*Required work:*
Before doing anything else, copy the entries below exactly.

*Data records:*
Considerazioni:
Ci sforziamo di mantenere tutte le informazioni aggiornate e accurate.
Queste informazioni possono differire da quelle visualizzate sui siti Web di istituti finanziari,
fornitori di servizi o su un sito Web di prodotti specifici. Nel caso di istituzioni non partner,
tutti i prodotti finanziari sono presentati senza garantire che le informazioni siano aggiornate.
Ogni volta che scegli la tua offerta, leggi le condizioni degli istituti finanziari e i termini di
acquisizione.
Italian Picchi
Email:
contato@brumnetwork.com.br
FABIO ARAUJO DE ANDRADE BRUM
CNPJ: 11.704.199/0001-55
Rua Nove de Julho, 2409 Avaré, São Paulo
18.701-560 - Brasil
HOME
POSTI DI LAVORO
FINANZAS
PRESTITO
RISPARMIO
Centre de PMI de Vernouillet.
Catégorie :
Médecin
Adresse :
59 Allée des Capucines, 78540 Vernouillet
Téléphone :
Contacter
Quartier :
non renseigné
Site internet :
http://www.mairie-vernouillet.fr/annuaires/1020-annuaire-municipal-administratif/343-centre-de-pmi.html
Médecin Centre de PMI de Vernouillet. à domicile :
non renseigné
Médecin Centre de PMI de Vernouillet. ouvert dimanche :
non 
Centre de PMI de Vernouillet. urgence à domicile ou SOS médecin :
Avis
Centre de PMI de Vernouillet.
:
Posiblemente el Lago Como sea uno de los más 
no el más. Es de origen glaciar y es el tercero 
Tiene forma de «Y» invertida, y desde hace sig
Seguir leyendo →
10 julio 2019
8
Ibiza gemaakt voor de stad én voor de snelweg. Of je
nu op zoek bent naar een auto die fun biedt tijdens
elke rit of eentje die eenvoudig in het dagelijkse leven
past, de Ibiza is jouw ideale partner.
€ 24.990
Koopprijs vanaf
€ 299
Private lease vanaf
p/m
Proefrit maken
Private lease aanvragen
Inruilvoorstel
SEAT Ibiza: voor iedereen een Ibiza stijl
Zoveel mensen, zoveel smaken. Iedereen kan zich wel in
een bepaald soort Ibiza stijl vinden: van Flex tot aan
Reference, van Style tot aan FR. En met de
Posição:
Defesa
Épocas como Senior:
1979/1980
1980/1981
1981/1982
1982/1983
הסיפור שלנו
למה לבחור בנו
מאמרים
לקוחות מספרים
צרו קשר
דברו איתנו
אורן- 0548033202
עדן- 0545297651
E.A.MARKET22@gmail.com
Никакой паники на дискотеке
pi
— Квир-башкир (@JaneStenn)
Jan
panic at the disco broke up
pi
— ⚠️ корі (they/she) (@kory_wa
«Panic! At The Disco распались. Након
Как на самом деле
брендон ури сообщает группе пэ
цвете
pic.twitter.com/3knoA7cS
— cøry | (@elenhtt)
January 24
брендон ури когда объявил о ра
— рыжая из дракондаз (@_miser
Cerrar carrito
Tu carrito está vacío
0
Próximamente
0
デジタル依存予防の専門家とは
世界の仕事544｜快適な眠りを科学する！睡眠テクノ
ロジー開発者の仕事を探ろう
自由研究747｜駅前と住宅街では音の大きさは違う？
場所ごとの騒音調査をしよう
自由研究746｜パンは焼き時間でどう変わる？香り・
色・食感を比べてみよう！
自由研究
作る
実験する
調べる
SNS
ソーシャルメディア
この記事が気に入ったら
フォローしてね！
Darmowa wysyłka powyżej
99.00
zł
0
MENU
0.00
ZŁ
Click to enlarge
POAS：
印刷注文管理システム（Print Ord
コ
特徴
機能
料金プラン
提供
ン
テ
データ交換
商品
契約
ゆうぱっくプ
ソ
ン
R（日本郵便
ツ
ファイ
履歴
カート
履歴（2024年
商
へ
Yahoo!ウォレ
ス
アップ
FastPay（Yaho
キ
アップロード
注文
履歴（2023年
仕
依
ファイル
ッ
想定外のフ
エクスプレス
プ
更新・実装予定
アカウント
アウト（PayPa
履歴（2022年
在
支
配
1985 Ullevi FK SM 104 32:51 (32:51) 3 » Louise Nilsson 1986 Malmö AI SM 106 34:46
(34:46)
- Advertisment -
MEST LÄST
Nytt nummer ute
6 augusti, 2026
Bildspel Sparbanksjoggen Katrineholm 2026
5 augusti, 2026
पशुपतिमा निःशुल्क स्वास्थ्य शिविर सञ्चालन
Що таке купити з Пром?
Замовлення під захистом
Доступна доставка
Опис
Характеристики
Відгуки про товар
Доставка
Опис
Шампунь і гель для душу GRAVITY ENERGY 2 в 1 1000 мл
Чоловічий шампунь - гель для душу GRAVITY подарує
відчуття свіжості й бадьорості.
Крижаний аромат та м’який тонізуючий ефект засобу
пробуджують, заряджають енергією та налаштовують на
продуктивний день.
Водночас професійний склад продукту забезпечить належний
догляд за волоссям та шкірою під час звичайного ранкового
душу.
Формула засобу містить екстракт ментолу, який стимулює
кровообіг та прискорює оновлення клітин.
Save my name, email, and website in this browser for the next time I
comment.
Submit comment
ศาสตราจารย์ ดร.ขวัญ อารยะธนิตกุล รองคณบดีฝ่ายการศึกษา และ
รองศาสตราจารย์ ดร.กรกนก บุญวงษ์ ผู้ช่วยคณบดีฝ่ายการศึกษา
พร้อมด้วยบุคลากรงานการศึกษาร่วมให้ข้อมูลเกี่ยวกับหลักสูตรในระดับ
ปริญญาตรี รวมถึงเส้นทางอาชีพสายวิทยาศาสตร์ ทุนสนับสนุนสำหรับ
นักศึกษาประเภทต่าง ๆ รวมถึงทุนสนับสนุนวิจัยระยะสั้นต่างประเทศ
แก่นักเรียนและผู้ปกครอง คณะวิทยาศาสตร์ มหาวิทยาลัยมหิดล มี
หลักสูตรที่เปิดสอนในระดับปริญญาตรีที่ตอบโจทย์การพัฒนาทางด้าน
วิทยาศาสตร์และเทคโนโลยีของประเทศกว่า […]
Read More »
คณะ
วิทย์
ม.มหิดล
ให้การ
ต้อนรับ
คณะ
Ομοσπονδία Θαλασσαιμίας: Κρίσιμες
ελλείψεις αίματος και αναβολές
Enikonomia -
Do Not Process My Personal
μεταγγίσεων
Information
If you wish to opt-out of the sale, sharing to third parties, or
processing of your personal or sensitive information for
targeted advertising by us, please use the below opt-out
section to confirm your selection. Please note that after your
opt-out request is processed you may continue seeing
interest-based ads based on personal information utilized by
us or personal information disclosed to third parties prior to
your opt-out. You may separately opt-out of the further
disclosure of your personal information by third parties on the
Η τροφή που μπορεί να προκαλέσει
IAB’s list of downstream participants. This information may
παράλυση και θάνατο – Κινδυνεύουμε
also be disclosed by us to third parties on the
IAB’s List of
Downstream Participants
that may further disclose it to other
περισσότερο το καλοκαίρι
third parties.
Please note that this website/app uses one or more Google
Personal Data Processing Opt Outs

*Answer box:*
Considerazioni:
Ci sforziamo di mantenere tutte le informazioni aggiornate e accurate.
Queste informazioni possono differire da quelle visualizzate sui siti Web di istituti finanziari,
fornitori di servizi o su un sito Web di prodotti specifici. Nel caso di istituzioni non partner,
tutti i prodotti finanziari sono presentati senza garantire che le informazioni siano aggiornate.
Ogni volta che scegli la tua offerta, leggi le condizioni degli istituti finanziari e i termini di
acquisizione.
Italian Picchi
Email:
contato@brumnetwork.com.br
FABIO ARAUJO DE ANDRADE BRUM
CNPJ: 11.704.199/0001-55
Rua Nove de Julho, 2409 Avaré, São Paulo
18.701-560 - Brasil
HOME
POSTI DI LAVORO
FINANZAS
PRESTITO
RISPARMIO
Centre de PMI de Vernouillet.
Catégorie :
Médecin
Adresse :
59 Allée des Capucines, 78540 Vernouillet
Téléphone :
Contacter
Quartier :
non renseigné
Site internet :
http://www.mairie-vernouillet.fr/annuaires/1020-annuaire-municipal-administratif/343-centre-de-pmi.html
Médecin Centre de PMI de Vernouillet. à domicile :
non renseigné
Médecin Centre de PMI de Vernouillet. ouvert dimanche :
non 
Centre de PMI de Vernouillet. urgence à domicile ou SOS médecin :
Avis
Centre de PMI de Vernouillet.
:
Posiblemente el Lago Como sea uno de los más 
no el más. Es de origen glaciar y es el tercero 
Tiene forma de «Y» invertida, y desde hace sig
Seguir leyendo →
10 julio 2019
8
Ibiza gemaakt voor de stad én voor de snelweg. Of je
nu op zoek bent naar een auto die fun biedt tijdens
elke rit of eentje die eenvoudig in het dagelijkse leven
past, de Ibiza is jouw ideale partner.
€ 24.990
Koopprijs vanaf
€ 299
Private lease vanaf
p/m
Proefrit maken
Private lease aanvragen
Inruilvoorstel
SEAT Ibiza: voor iedereen een Ibiza stijl
Zoveel mensen, zoveel smaken. Iedereen kan zich wel in
een bepaald soort Ibiza stijl vinden: van Flex tot aan
Reference, van Style tot aan FR. En met de
Posição:
Defesa
Épocas como Senior:
1979/1980
1980/1981
1981/1982
1982/1983
הסיפור שלנו
למה לבחור בנו
מאמרים
לקוחות מספרים
צרו קשר
דברו איתנו
אורן- 0548033202
עדן- 0545297651
E.A.MARKET22@gmail.com
Никакой паники на дискотеке
pi
— Квир-башкир (@JaneStenn)
Jan
panic at the disco broke up
pi
— ⚠️ корі (they/she) (@kory_wa
«Panic! At The Disco распались. Након
Как на самом деле
брендон ури сообщает группе пэ
цвете
pic.twitter.com/3knoA7cS
— cøry | (@elenhtt)
January 24
брендон ури когда объявил о ра
— рыжая из дракондаз (@_miser
Cerrar carrito
Tu carrito está vacío
0
Próximamente
0
デジタル依存予防の専門家とは
世界の仕事544｜快適な眠りを科学する！睡眠テクノ
ロジー開発者の仕事を探ろう
自由研究747｜駅前と住宅街では音の大きさは違う？
場所ごとの騒音調査をしよう
自由研究746｜パンは焼き時間でどう変わる？香り・
色・食感を比べてみよう！
自由研究
作る
実験する
調べる
SNS
ソーシャルメディア
この記事が気に入ったら
フォローしてね！
Darmowa wysyłka powyżej
99.00
zł
0
MENU
0.00
ZŁ
Click to enlarge
POAS：
印刷注文管理システム（Print Ord
コ
特徴
機能
料金プラン
提供
ン
テ
データ交換
商品
契約
ゆうぱっくプ
ソ
ン
R（日本郵便
ツ
ファイ
履歴
カート
履歴（2024年
商
へ
Yahoo!ウォレ
ス
アップ
FastPay（Yaho
キ
アップロード
注文
履歴（2023年
仕
依
ファイル
ッ
想定外のフ
エクスプレス
プ
更新・実装予定
アカウント
アウト（PayPa
履歴（2022年
在
支
配
1985 Ullevi FK SM 104 32:51 (32:51) 3 » Louise Nilsson 1986 Malmö AI SM 106 34:46
(34:46)
- Advertisment -
MEST LÄST
Nytt nummer ute
6 augusti, 2026
Bildspel Sparbanksjoggen Katrineholm 2026
5 augusti, 2026
पशुपतिमा निःशुल्क स्वास्थ्य शिविर सञ्चालन
Що таке купити з Пром?
Замовлення під захистом
Доступна доставка
Опис
Характеристики
Відгуки про товар
Доставка
Опис
Шампунь і гель для душу GRAVITY ENERGY 2 в 1 1000 мл
Чоловічий шампунь - гель для душу GRAVITY подарує
відчуття свіжості й бадьорості.
Крижаний аромат та м’який тонізуючий ефект засобу
пробуджують, заряджають енергією та налаштовують на
продуктивний день.
Водночас професійний склад продукту забезпечить належний
догляд за волоссям та шкірою під час звичайного ранкового
душу.
Формула засобу містить екстракт ментолу, який стимулює
кровообіг та прискорює оновлення клітин.
Save my name, email, and website in this browser for the next time I
comment.
Submit comment
ศาสตราจารย์ ดร.ขวัญ อารยะธนิตกุล รองคณบดีฝ่ายการศึกษา และ
รองศาสตราจารย์ ดร.กรกนก บุญวงษ์ ผู้ช่วยคณบดีฝ่ายการศึกษา
พร้อมด้วยบุคลากรงานการศึกษาร่วมให้ข้อมูลเกี่ยวกับหลักสูตรในระดับ
ปริญญาตรี รวมถึงเส้นทางอาชีพสายวิทยาศาสตร์ ทุนสนับสนุนสำหรับ
นักศึกษาประเภทต่าง ๆ รวมถึงทุนสนับสนุนวิจัยระยะสั้นต่างประเทศ
แก่นักเรียนและผู้ปกครอง คณะวิทยาศาสตร์ มหาวิทยาลัยมหิดล มี
หลักสูตรที่เปิดสอนในระดับปริญญาตรีที่ตอบโจทย์การพัฒนาทางด้าน
วิทยาศาสตร์และเทคโนโลยีของประเทศกว่า […]
Read More »
คณะ
วิทย์
ม.มหิดล
ให้การ
ต้อนรับ
คณะ
Ομοσπονδία Θαλασσαιμίας: Κρίσιμες
ελλείψεις αίματος και αναβολές
Enikonomia -
Do Not Process My Personal
μεταγγίσεων
Information
If you wish to opt-out of the sale, sharing to third parties, or
processing of your personal or sensitive information for
targeted advertising by us, please use the below opt-out
section to confirm your selection. Please note that after your
opt-out request is processed you may continue seeing
interest-based ads based on personal information utilized by
us or personal information disclosed to third parties prior to
your opt-out. You may separately opt-out of the further
disclosure of your personal information by third parties on the
Η τροφή που μπορεί να προκαλέσει
IAB’s list of downstream participants. This information may
παράλυση και θάνατο – Κινδυνεύουμε
also be disclosed by us to third parties on the
IAB’s List of
Downstream Participants
that may further disclose it to other
περισσότερο το καλοκαίρι
third parties.
Please note that this website/app uses one or more Google
Personal Data Processing Opt Outs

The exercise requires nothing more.